トラブルシューティング「映らない!」を解決
せっかくミラーリングしようと思ったのに、「あれ?映らない…」ってこと、ありますよね。よくあるケースと解決策をまとめました。
MacにiPhoneが表示されない
まず確認してほしいのがこれ。
- Wi-Fiは同じネットワークに繋がってる?(2.4GHzと5GHzが分かれている場合も要注意)

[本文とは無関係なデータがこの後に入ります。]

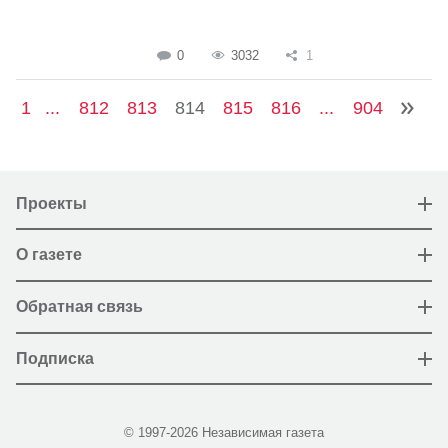
0
3032
1
1
...
812
813
814
815
816
...
904
Проекты
О газете
Обратная связь
Подписка
© 1997-2026 Независимая газета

- Macのファイアウォール設定でブロックされてない?
- 両方のOSが対応バージョンか?(特に新しい機能を使うときは必須)
- Apple IDが本当に同じか?(2ファクタ認証も有効かチェック)
接続が途切れる・遅い
無線ミラーリングの永遠の悩み。
- ルーターとデバイスの距離が遠すぎない?
- 電子レンジとかBluetooth機器の干渉を受けてない?
- 一度Wi-Fiをオフ/オンしてみる
これで改善しないなら、潔く有線接続に切り替えるのも手です。
音声が出ない
これ、意外と多いみたいです。
- Macの出力先設定が「Macスピーカー」になってるか確認
- 接続先のMacがオーディオレシーバーとして認識されてるか
- アプリ側の音量がゼロになってないか
操作ができない
「映ったけどタップできない!」という場合、それはおそらくAirPayを使ってる証拠。新しいiPhoneミラーリングか、有線接続でないと、Macからの操作は基本的にできません。

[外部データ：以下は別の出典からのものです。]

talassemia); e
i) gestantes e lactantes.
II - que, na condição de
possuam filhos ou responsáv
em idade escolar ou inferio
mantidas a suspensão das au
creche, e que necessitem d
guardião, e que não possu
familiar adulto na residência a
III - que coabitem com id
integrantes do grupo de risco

まとめ:自分の目的に合ったiPhoneミラーリングを選ぼう
iPhoneをMacにミラーリングする方法、4つ紹介してきました。
2011年あたりからあったAirPlay、QuickTime Playerを使った裏技的な有線接続、そして最新OSで爆誕した本格的なiPhoneミラーリング機能。
どれが正解かは、あなたの目的次第。
- 気軽に動画を共有したい → AirPlay
- MacのキーボードでiPhoneを操りたい → 最新のiPhoneミラーリング
- 絶対の安定性が欲しい → 有線接続
- 特殊な機能が必要 → サードパーティ製アプリ
この中で迷ったら、まずは最新のiPhoneミラーリングを試してみてください。Appleシリコン搭載のMacなら、本当にストレスフリーで動きます。感動しますよ。
OSのアップデートで、できることはどんどん広がってます。あなたのiPhoneとMac、もっとシームレスに、もっと便利に使いこなしていきましょう。